You are viewing a plain text version of this content. The canonical link for it is here.
Posted to user@spark.apache.org by Sachit Murarka <co...@gmail.com> on 2019/06/25 11:42:28 UTC

Implementing Upsert logic Through Streaming

Hi All,

I will get records continously in text file form(Streaming). It will have
timestamp as field also.

Target is Oracle Database.

My Goal is to maintain latest record for a key in Oracle. Could you please
suggest how this can be implemented efficiently?

Kind Regards,
Sachit Murarka

Re: Implementing Upsert logic Through Streaming

Posted by Chris Teoh <ch...@gmail.com>.
Use a windowing function to get the "latest" version of the records from
your incoming dataset and then update Oracle with the values, presumably
via a JDBC connector.

I hope that helps.

On Mon, 1 Jul 2019 at 14:04, Sachit Murarka <co...@gmail.com> wrote:

> Hi Chris,
>
> I have to make sure my DB has updated value for any record at a given
> point of time.
> Say following is data. I have to take 4th row for EmpId 2.
> Also if any Emp details are already there in Oracle.  I have to update it
> with latest value in the stream.
>
> EmpId,  salary,  timestamp
> 1, 1000 , 1234
> 2, 2000, 2234
> 3, 2000,3234
> 2, 2100,4234
>
> Thanks
> Sachit
>
> On Mon, 1 Jul 2019, 01:46 Chris Teoh, <ch...@gmail.com> wrote:
>
>> Just thinking on this, if your needs can be addressed using batch instead
>> of streaming, I think this is a viable solution. Using a lambda
>> architecture approach seems like a possible solution.
>>
>> On Sun., 30 Jun. 2019, 9:54 am Chris Teoh, <ch...@gmail.com> wrote:
>>
>>> Not sure what your needs are here.
>>>
>>> If you can afford to wait, increase your micro batch windows to a long
>>> period of time, aggregate your data by key every micro batch and then apply
>>> those changes to the Oracle database.
>>>
>>> Since you're using text file to stream, there's no way to pre partition
>>> your stream. If you're using Kafka, you could partition by record key and
>>> do the summarisation that way before applying the changes to Oracle.
>>>
>>> I hope that helps.
>>>
>>> On Tue., 25 Jun. 2019, 9:43 pm Sachit Murarka, <co...@gmail.com>
>>> wrote:
>>>
>>>> Hi All,
>>>>
>>>> I will get records continously in text file form(Streaming).

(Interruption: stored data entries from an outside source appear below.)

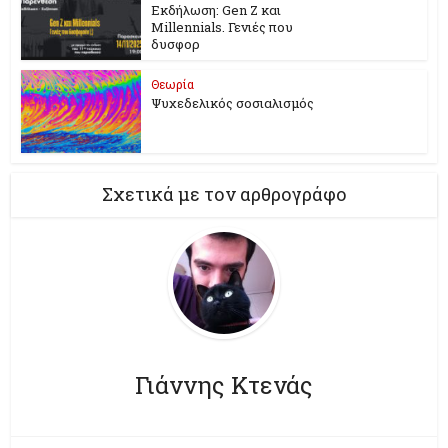
Εκδήλωση: Gen Z και
Millennials. Γενιές που
δυσφορ
Θεωρία
Ψυχεδελικός σοσιαλισμός
Σχετικά με τον αρθρογράφο
Γιάννης Κτενάς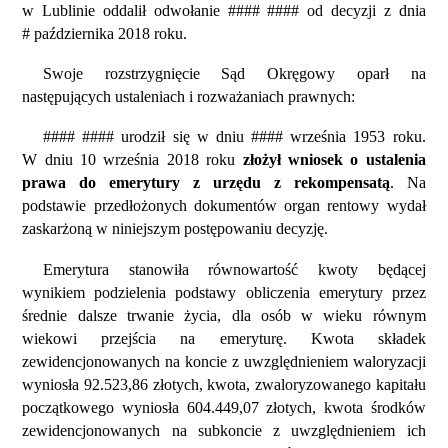
w Lublinie oddalił odwołanie #### #### od decyzji z dnia
# października 2018 roku.
Swoje rozstrzygnięcie Sąd Okręgowy oparł na
następujących ustaleniach i rozważaniach prawnych:
#### #### urodził się w dniu #### września 1953 roku.
W dniu 10 września 2018 roku
złożył wniosek o ustalenia
prawa do emerytury z urzędu z rekompensatą
. Na
podstawie przedłożonych dokumentów organ rentowy wydał
zaskarżoną w niniejszym postępowaniu decyzję.
Emerytura stanowiła równowartość kwoty będącej
wynikiem podzielenia podstawy obliczenia emerytury przez
średnie dalsze trwanie życia, dla osób w wieku równym
wiekowi przejścia na emeryturę. Kwota składek
zewidencjonowanych na koncie z uwzględnieniem waloryzacji
wyniosła 92.523,86 złotych, kwota, zwaloryzowanego kapitału
początkowego wyniosła 604.449,07 złotych, kwota środków
zewidencjonowanych na subkoncie z uwzględnieniem ich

It will
>>>> have timestamp as field also.
>>>>
>>>> Target is Oracle Database.
>>>>
>>>> My Goal is to maintain latest record for a key in Oracle. Could you
>>>> please suggest how this can be implemented efficiently?
>>>>
>>>> Kind Regards,
>>>> Sachit Murarka
>>>>
>>>

-- 
Chris

Re: Implementing Upsert logic Through Streaming

Posted by Sachit Murarka <co...@gmail.com>.
Hi Chris,

I have to make sure my DB has updated value for any record at a given point
of time.
Say following is data. I have to take 4th row for EmpId 2.
Also if any Emp details are already there in Oracle.  I have to update it
with latest value in the stream.

EmpId,  salary,  timestamp
1, 1000 , 1234
2, 2000, 2234
3, 2000,3234
2, 2100,4234

Thanks
Sachit

On Mon, 1 Jul 2019, 01:46 Chris Teoh, <ch...@gmail.com> wrote:

> Just thinking on this, if your needs can be addressed using batch instead
> of streaming, I think this is a viable solution. Using a lambda
> architecture approach seems like a possible solution.
>
> On Sun., 30 Jun. 2019, 9:54 am Chris Teoh, <ch...@gmail.com> wrote:
>
>> Not sure what your needs are here.
>>
>> If you can afford to wait, increase your micro batch windows to a long
>> period of time, aggregate your data by key every micro batch and then apply
>> those changes to the Oracle database.
>>
>> Since you're using text file to stream, there's no way to pre partition
>> your stream. If you're using Kafka, you could partition by record key and
>> do the summarisation that way before applying the changes to Oracle.
>>
>> I hope that helps.
>>
>> On Tue., 25 Jun. 2019, 9:43 pm Sachit Murarka, <co...@gmail.com>
>> wrote:
>>
>>> Hi All,
>>>
>>> I will get records continously in text file form(Streaming). It will
>>> have timestamp as field also.
>>>
>>> Target is Oracle Database.
>>>
>>> My Goal is to maintain latest record for a key in Oracle. Could you
>>> please suggest how this can be implemented efficiently?
>>>
>>> Kind Regards,
>>> Sachit Murarka
>>>
>>

Re: Implementing Upsert logic Through Streaming

Posted by Chris Teoh <ch...@gmail.com>.
Just thinking on this, if your needs can be addressed using batch instead
of streaming, I think this is a viable solution. Using a lambda
architecture approach seems like a possible solution.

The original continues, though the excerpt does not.